● WORK ITEM:
The tail of the records, from the line containing "Профиль сохранён." through the final line, should be printed exactly and on its own.

───── PROVIDED RECORDS

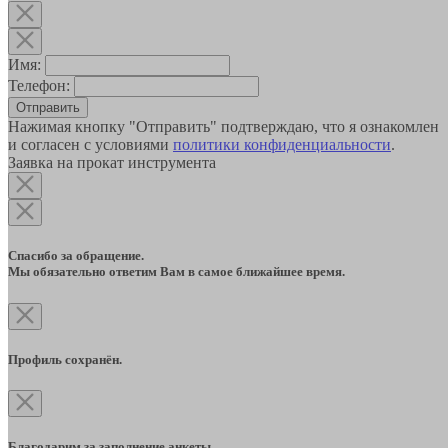
Имя:
Телефон:
Отправить
Нажимая кнопку "Отправить" подтверждаю, что я ознакомлен
и согласен с условиями
политики конфиденциальности
.
Заявка на прокат инструмента
Спасибо за обращение.
Мы обязательно ответим Вам в самое ближайшее время.
Профиль сохранён.
Благодарим за заполнение анкеты.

──────────

● TASK ANSWER:
Профиль сохранён.
Благодарим за заполнение анкеты.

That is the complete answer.